Northern Lights, a JV owned by Equinor, Shell and TotalEnergies, signs the world’s first commercial agreement on cross border CO2 transportation and storage with Yara. This is an important step for the development of large-scale decarbonisation of heavy industries to help meet climate ambitions. Yara and Northern Lights have agreed on the main commercial terms to transport CO2 captured from Yara Sluiskil, an ammonia and fertiliser plant in the Netherlands, and permanently store it under the seabed off the coast of Norway.
"This is a major milestone for the development of carbon capture, transport and storage. With the first commercial agreement for transportation and storage of CO2, we open a value chain that is critical for the world to reach net zero by 2050. Together with our partners, we are building infrastructure to decarbonise industry and energy, securing industrial activity and jobs in a low carbon future," says Anders Opedal, CEO and president of Equinor.

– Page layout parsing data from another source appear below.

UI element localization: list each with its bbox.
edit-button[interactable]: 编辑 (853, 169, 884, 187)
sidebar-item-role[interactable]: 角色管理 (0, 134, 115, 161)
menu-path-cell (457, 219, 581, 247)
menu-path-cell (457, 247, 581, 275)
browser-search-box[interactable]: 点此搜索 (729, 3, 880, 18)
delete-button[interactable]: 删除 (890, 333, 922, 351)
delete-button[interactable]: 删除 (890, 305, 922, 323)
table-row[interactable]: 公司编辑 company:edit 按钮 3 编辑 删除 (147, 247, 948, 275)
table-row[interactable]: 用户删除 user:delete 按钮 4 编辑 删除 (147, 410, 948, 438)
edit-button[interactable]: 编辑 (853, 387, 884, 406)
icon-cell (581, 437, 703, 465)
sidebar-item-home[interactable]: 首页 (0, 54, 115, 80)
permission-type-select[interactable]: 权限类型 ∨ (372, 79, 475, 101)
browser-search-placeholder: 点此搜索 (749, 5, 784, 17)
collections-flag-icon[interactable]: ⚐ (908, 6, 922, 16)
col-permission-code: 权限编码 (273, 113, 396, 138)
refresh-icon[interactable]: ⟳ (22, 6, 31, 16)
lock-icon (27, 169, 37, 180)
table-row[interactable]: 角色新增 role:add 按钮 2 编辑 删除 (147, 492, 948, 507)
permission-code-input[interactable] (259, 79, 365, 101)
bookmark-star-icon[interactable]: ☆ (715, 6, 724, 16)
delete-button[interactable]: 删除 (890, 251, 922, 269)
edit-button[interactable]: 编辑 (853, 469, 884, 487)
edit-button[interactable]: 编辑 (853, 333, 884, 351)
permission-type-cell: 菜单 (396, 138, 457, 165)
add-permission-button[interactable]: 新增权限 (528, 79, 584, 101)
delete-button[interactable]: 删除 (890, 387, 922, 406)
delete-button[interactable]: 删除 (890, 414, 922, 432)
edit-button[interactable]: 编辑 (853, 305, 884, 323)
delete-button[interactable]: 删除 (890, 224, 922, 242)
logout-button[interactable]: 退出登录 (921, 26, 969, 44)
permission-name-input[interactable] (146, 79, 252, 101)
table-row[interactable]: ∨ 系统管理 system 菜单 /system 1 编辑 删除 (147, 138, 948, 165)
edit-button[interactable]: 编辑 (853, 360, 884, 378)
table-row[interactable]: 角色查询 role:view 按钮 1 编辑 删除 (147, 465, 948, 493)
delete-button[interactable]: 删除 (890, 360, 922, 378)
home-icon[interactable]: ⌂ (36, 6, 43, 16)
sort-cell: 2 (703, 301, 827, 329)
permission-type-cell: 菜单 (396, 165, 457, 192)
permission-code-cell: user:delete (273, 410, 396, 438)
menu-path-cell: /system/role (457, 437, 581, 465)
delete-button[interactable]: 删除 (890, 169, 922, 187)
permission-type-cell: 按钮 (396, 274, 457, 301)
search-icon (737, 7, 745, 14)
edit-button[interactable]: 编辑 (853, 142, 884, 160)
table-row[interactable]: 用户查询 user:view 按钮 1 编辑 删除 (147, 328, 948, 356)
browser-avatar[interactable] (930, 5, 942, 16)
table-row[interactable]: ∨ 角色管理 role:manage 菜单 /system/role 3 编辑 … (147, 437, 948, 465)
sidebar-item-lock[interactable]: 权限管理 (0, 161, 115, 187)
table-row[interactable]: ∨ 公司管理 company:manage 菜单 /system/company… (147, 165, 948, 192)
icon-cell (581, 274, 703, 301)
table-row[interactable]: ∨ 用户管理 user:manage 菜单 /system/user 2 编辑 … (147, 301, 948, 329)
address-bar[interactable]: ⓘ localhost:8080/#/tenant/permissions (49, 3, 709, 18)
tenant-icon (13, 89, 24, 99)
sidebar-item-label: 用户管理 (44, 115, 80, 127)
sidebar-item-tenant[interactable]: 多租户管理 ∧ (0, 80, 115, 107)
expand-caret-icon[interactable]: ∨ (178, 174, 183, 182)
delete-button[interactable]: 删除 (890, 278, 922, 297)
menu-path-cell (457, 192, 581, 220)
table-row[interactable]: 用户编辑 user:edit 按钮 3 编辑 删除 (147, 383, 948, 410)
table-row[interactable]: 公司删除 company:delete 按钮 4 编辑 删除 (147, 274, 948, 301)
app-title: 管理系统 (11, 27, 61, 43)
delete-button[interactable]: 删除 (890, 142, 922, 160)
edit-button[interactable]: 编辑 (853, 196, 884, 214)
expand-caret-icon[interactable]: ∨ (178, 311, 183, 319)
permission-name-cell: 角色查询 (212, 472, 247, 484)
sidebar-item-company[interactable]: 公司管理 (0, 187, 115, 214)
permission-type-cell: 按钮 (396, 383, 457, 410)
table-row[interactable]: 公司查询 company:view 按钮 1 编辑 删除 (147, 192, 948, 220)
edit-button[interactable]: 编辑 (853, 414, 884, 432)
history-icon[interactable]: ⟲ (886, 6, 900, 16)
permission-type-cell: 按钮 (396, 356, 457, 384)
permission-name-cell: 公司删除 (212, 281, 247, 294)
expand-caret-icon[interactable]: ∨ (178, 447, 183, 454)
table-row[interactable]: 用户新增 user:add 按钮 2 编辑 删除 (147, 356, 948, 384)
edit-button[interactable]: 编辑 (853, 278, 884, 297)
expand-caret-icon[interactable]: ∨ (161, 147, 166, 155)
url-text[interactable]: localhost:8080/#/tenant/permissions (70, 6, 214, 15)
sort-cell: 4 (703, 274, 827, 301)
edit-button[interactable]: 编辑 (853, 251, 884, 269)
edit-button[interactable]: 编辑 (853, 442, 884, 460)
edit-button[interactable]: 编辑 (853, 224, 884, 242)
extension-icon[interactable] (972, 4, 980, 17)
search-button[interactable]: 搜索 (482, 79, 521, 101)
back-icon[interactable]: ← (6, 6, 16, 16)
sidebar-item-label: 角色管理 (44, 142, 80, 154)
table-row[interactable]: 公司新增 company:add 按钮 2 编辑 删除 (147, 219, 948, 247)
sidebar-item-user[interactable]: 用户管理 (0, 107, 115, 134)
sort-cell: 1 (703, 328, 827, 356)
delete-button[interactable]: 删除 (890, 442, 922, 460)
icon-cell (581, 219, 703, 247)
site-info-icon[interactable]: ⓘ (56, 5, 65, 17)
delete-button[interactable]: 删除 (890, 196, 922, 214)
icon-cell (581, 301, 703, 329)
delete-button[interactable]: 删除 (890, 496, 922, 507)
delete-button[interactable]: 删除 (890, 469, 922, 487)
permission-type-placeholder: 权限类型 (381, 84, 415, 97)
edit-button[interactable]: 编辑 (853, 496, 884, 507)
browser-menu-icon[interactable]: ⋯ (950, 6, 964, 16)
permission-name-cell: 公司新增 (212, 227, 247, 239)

From early 2025, 800 000 t of CO2 will be captured, compressed and liquefied in the Netherlands, and then transported by ship to the terminal for storages at 2600 m under the seabed on the Norwegian continental shelf.
There is significant storage capacity on the Norwegian continental shelf, where Equinor and partners have decades of experience from CO2 capture and storage at the Sleipner and Snøhvit fields. Large-scale CO2 capture from industries and storage of CO2 safely under the seabed, will enable the decarbonisation of hard to abate existing industries, that emits CO2 as part of their processes.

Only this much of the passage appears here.